Abbiamo scambiato qualche parola con il cantautore per saperne di più sul suo progetto:

Chi è loucani nella musica e chi è invece Luca Ossani nella vita di tutti i giorni?

Loucani è sintesi del vissuto. Luca Ossani al presente è parte dell’ufficio comunicazione e stampa di una cooperativa sociale che si occupa di destinatari fragili basandosi su un approccio fondato sui diritti. Le due figure si trovano a dialogare nel momento musicale, attraverso il teatro e la danza, dove l’incontro permette ed implica uno scambio critico e poetico assieme.

 

In che modo la collaborazione con Duck Chagall, aka Francesco Ambrosini, ha arricchito il tuo progetto?

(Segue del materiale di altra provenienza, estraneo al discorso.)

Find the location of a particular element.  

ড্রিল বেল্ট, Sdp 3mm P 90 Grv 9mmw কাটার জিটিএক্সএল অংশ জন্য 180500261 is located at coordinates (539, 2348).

Duck ha messo a disposizione delle competenze chiave con la dedizione di chi è del mestiere e lo incarna con una fine alchimia. A mio avviso ha lavorato per sottrazione cavando fuori le componenti essenziali dei brani poi realizzati. Ha contribuito inoltre lavorando alle atmosfere su alcuni pezzi e con la prospettiva che gli è più propria, quella elettronica, della quale ormai a mia volta non riesco a scongiurare delle contaminazioni (che sentirete in pezzi come la Danza), e che invece comincio a pensarmi elettrizzato all’idea di esplorare nei tempi a venire. A questo proposito si sta concretizzando un’ulteriore collaborazione con Francesco; stiamo infatti facendo brainstorming su un primo pezzo che a breve entrerà in cantiere… Quindi #StateTonnati

 

Nel corso della tua vita hai esplorato moltissimi paesi. Qual è il posto che più di tutti ha lasciato un segno dentro di te? Perché?

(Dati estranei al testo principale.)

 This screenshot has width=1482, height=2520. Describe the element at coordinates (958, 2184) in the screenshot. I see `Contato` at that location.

È proprio il luogo dove sono le mie origini che mi segna a fondo, come l’aratro la sua terra, secondo il ritmo delle stagioni e ogni qualvolta vi rientri con prospettive fresche. I luoghi altri assumono un loro significato grazie al raffronto con la mia culla culturale e rappresentano spunti imprescindibili da diverse conformazioni culturali, geologiche, di micro e macrobiomi, al pari delle stelle che increspano il nostro cielo, che servono ad orientarci, restituendoci al contempo quell’inquietudine di mondi all’apparenza silenziosi che proseguono con la loro vita là fuori… Anche le stelle sembrano diverse se ci si sposta nell’altro emisfero, eppure è soltanto una questione di prospettiva dato che esse restano, almeno in termini relativi, immobili rispetto al nostro muoverci. Altrimenti dicasi della terra che scegliamo di vivere.

 

Che cosa rappresentano per te gli aquiloni a cui fai riferimento nel tuo singolo?

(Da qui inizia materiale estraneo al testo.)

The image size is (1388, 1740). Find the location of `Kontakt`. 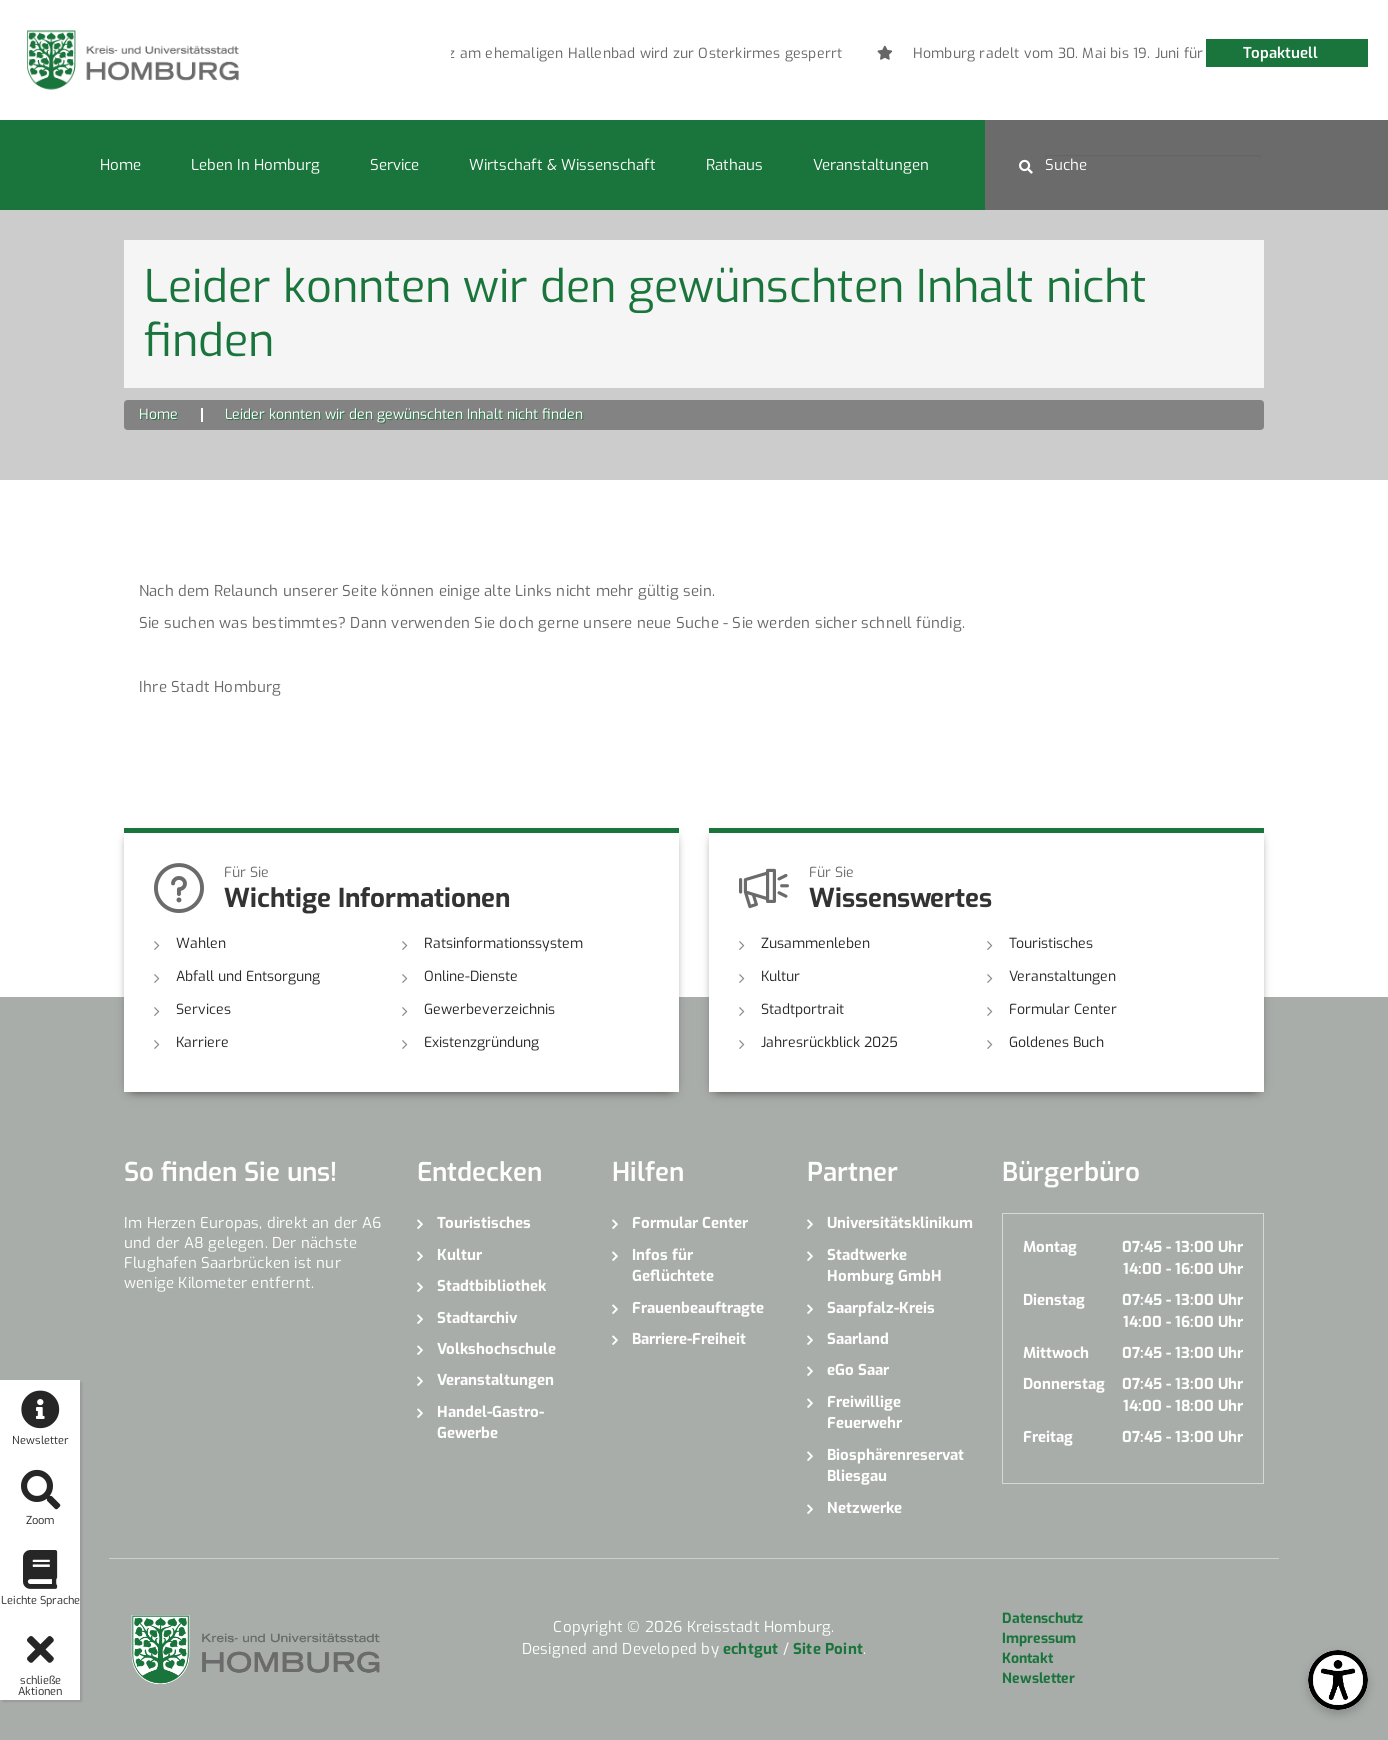

Kontakt is located at coordinates (1027, 1658).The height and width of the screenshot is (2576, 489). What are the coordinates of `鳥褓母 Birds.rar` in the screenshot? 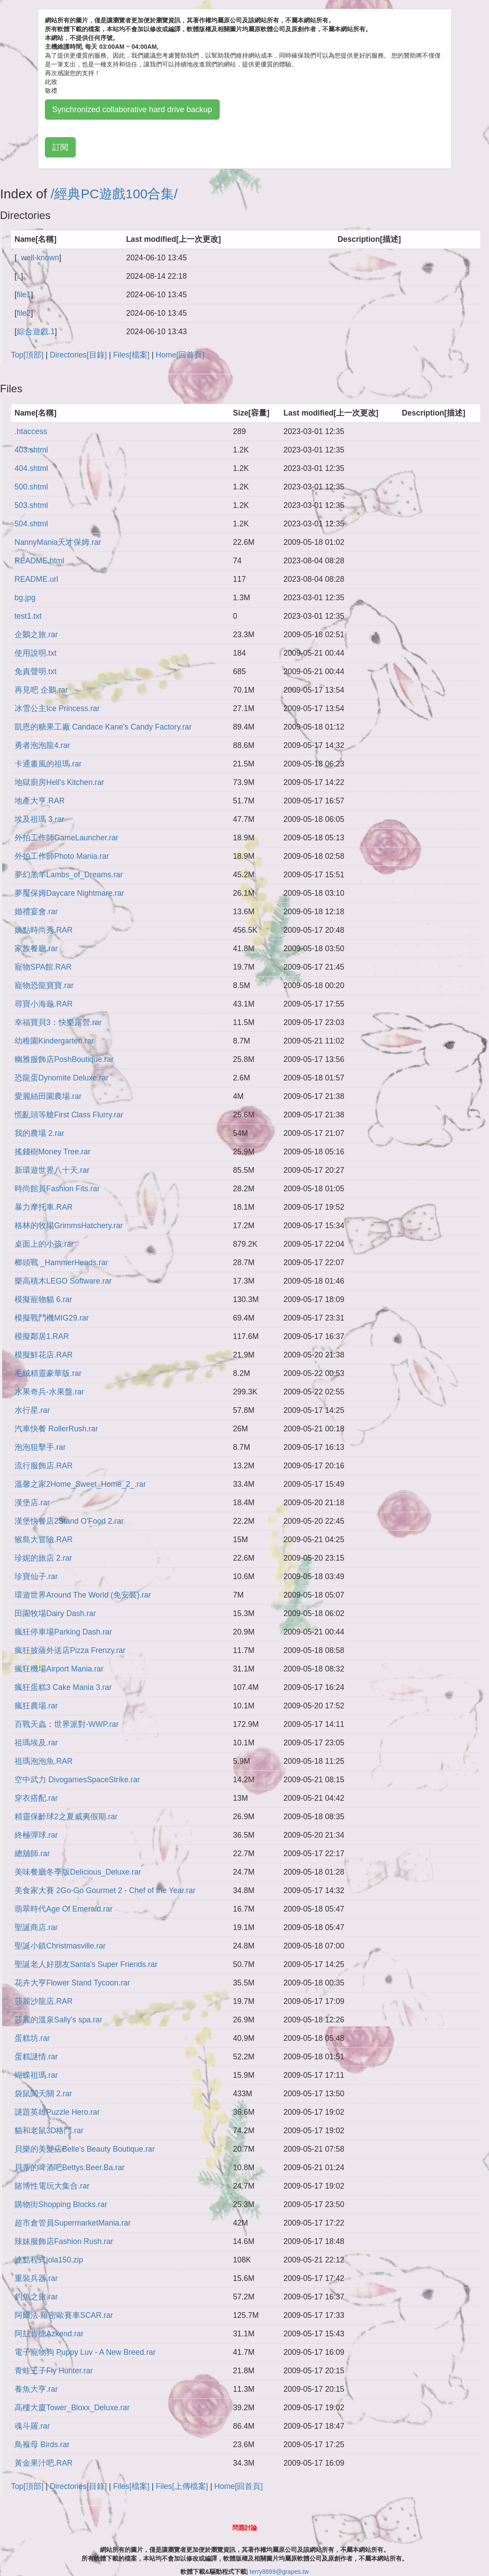 It's located at (42, 2444).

Aquiloni che certo non spiccano il volo da chissà quali levature metaforico-allegoriche. Li ho impiegati per la loro immediatezza evocativa, ricchi di rimandi a quel mondo spensierato di bambini intenti a giocare con creature tanto lievi da parere quasi mantenersi in volo libere e dimentiche del filo a cui restano invece legate. Questi aquiloni, come nel caso dei tanti posti visitati nel mio peregrinare a cui facevo riferimento sopra, sono un simbolo rappresentativo ma derivato da esperienza a sé stante in una certa misura. Fungono da veicolo di concetti che non sento di desiderare legare a un’immagine fissa, e di valore per il sottoscritto, ma che piuttosto diventa tale per chi si fa portatore di questo messaggio interpretandolo tra le righe e le armonie di questo brano – che velatamente si interroga proprio sul tema della prospettiva dell’osservatore con fare quasi antropologico autoriflessivo.

Gli aquiloni hanno sì una bell’immagine, tuttavia, a cui mi fai pensare ora: volando ci incantano sempre nelle loro evoluzioni, ricordandoci appunto che la magia sta anche nell’occhio di chi guarda.

 

Prossimi progetti dell’anno?

Onde evitare di mordermi la lingua (o le dita) se dovessi ricapitare su questa pagina e leggere quanto mi ero prospettato mi limito all’impegno volto ad una dignitosa distribuzione del resto dell’album entro l’autunno e ad elaborare del nuovo mano a mano che ne insorga l’urgenza.